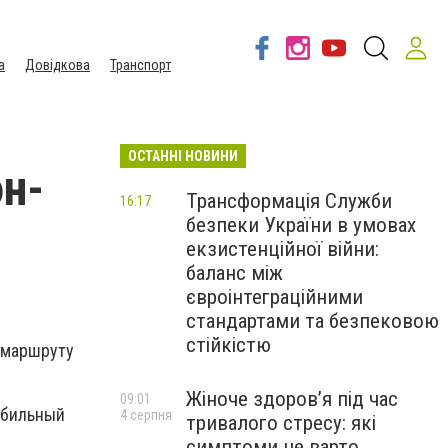
а
Довідкова
Транспорт
ОСТАННІ НОВИНИ
он-
Трансформація Служби
16:17
безпеки України в умовах
екзистенційної війни:
баланс між
євроінтеграційними
стандартами та безпековою
стійкістю
 маршруту
Жіноче здоров’я під час
09:01
мобильный
4 серпня
тривалого стресу: які
симптоми не варто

....

• **Work instruction**
Copy nothing except the lines from the one with "євроінтеграційними" through the end of the records; keep each exactly as it appears, first and last included.

• **Exercise answer**
євроінтеграційними
стандартами та безпековою
стійкістю
 маршруту
Жіноче здоров’я під час
09:01
мобильный
4 серпня
тривалого стресу: які
симптоми не варто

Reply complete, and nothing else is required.